- PROBLEM REQUIREMENTS
An exact, complete copy of the entries below is required, minus any pictures.

- INFORMATION PROVIDED
════════════════════
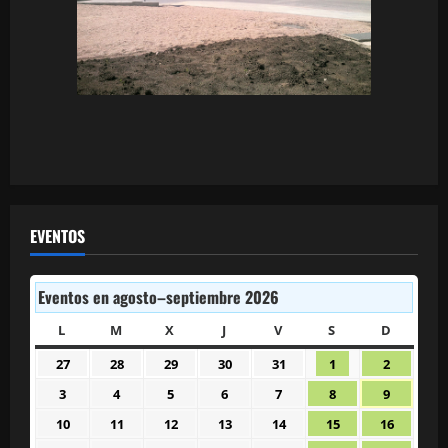
EVENTOS
Eventos en agosto–septiembre 2026
L
LUNES
M
MARTES
X
MIÉRCOLES
J
JUEVES
V
VIERNES
S
SÁBADO
D
DOMIN
27
28
29
30
31
1
2
27
28
29
30
31
1
2
julio
julio
julio
julio
julio
agosto
agosto
3
4
5
6
7
8
9
3
4
5
6
7
8
9
2026
2026
2026
2026
2026
2026
2026
agosto
agosto
agosto
agosto
agosto
agosto
agosto
10
11
12
13
14
15
16
10
11
12
13
14
15
16
2026
2026
2026
2026
2026
2026
2026
agosto
agosto
agosto
agosto
agosto
agosto
agosto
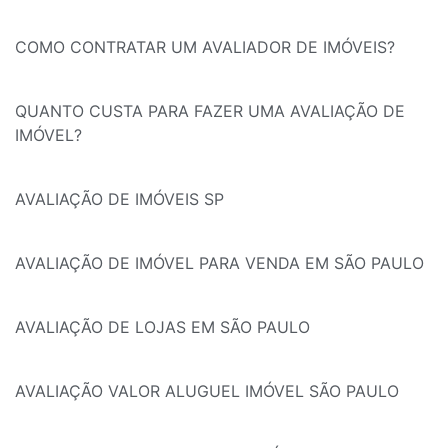
COMO CONTRATAR UM AVALIADOR DE IMÓVEIS?
QUANTO CUSTA PARA FAZER UMA AVALIAÇÃO DE
IMÓVEL?
AVALIAÇÃO DE IMÓVEIS SP
AVALIAÇÃO DE IMÓVEL PARA VENDA EM SÃO PAULO
AVALIAÇÃO DE LOJAS EM SÃO PAULO
AVALIAÇÃO VALOR ALUGUEL IMÓVEL SÃO PAULO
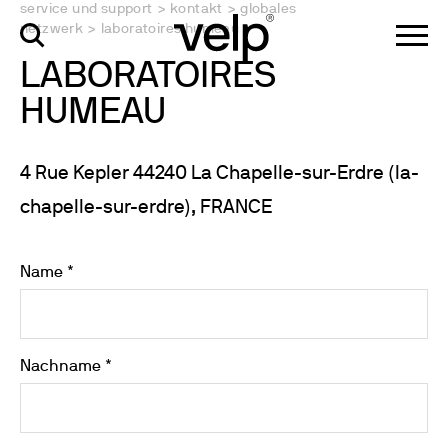
service und support
>
kontakt
>
globales
netzwerk
>
laboratoires humeau
LABORATOIRES
HUMEAU
4 Rue Kepler 44240 La Chapelle-sur-Erdre (la-
chapelle-sur-erdre), FRANCE
Name *
Nachname *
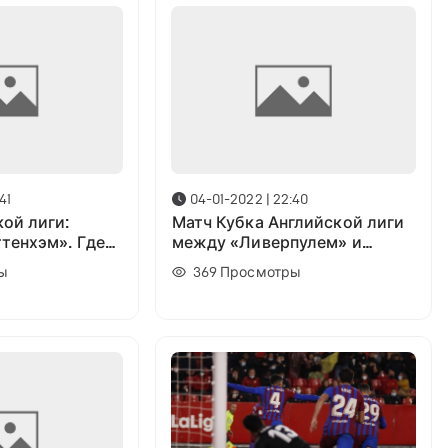
41
04-01-2022 | 22:40
ой лиги:
Матч Кубка Английской лиги
ттенхэм». Где
между «Ливерпулем» и
йн?
«Арсеналом» под угрозой
ы
369
Просмотры
срыва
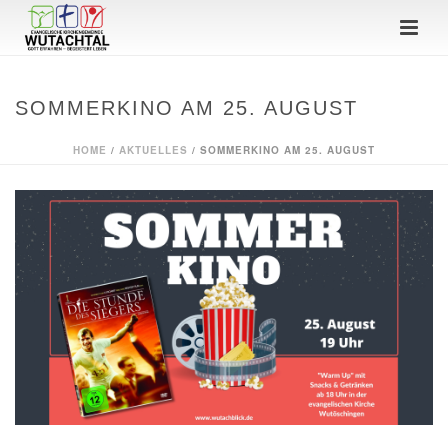
SOMMERKINO AM 25. AUGUST
HOME
/
AKTUELLES
/ SOMMERKINO AM 25. AUGUST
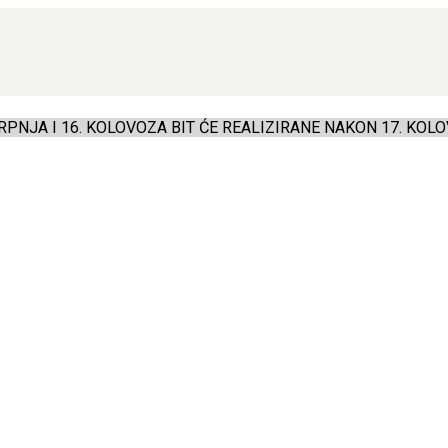
PNJA I 16. KOLOVOZA BIT ĆE REALIZIRANE NAKON 17. KOLO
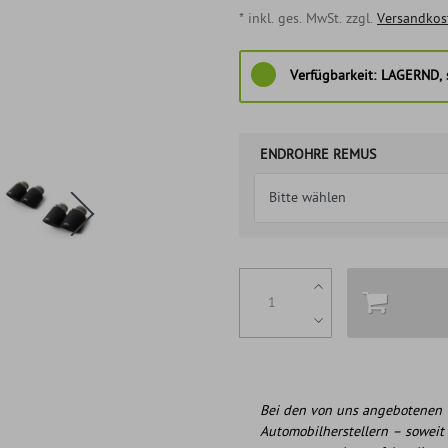
* inkl. ges. MwSt. zzgl.
Versandkos
Verfügbarkeit:
LAGERND, s
ENDROHRE REMUS
Bei den von uns angebotenen 
Automobilherstellern – soweit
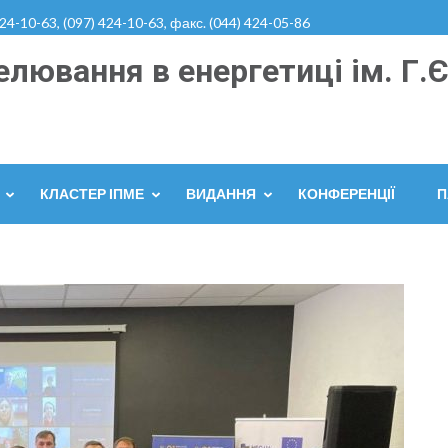
424-10-63, (097) 424-10-63, факс. (044) 424-05-86
лювання в енергетиці ім. Г.Є
КЛАСТЕР ІПМЕ
ВИДАННЯ
КОНФЕРЕНЦІЇ
П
════════════════════
- OUTPUT BELOW
EVENTOS
Eventos en agosto–septiembre 2026
L
LUNES
M
MARTES
X
MIÉRCOLES
J
JUEVES
V
VIERNES
S
SÁBADO
D
DOMIN
27
28
29
30
31
1
2
27
28
29
30
31
1
2
julio
julio
julio
julio
julio
agosto
agosto
3
4
5
6
7
8
9
3
4
5
6
7
8
9
2026
2026
2026
2026
2026
2026
2026
agosto
agosto
agosto
agosto
agosto
agosto
agosto
10
11
12
13
14
15
16
10
11
12
13
14
15
16
2026
2026
2026
2026
2026
2026
2026
agosto
agosto
agosto
agosto
agosto
agosto
agosto
COMO CONTRATAR UM AVALIADOR DE IMÓVEIS?
QUANTO CUSTA PARA FAZER UMA AVALIAÇÃO DE
IMÓVEL?
AVALIAÇÃO DE IMÓVEIS SP
AVALIAÇÃO DE IMÓVEL PARA VENDA EM SÃO PAULO
AVALIAÇÃO DE LOJAS EM SÃO PAULO
AVALIAÇÃO VALOR ALUGUEL IMÓVEL SÃO PAULO
service und support
>
kontakt
>
globales
netzwerk
>
laboratoires humeau
LABORATOIRES
HUMEAU
4 Rue Kepler 44240 La Chapelle-sur-Erdre (la-
chapelle-sur-erdre), FRANCE
Name *
Nachname *
41
04-01-2022 | 22:40
ой лиги:
Матч Кубка Английской лиги
ттенхэм». Где
между «Ливерпулем» и
йн?
«Арсеналом» под угрозой
ы
369
Просмотры
срыва
SOMMERKINO AM 25. AUGUST
HOME
/
AKTUELLES
/ SOMMERKINO AM 25. AUGUST
PNJA I 16. KOLOVOZA BIT ĆE REALIZIRANE NAKON 17. KOLO
* inkl. ges. MwSt. zzgl.
Versandkos
Verfügbarkeit:
LAGERND, s
ENDROHRE REMUS
Bei den von uns angebotenen 
Automobilherstellern – soweit
424-10-63, (097) 424-10-63, факс. (044) 424-05-86
лювання в енергетиці ім. Г.Є
КЛАСТЕР ІПМЕ
ВИДАННЯ
КОНФЕРЕНЦІЇ
П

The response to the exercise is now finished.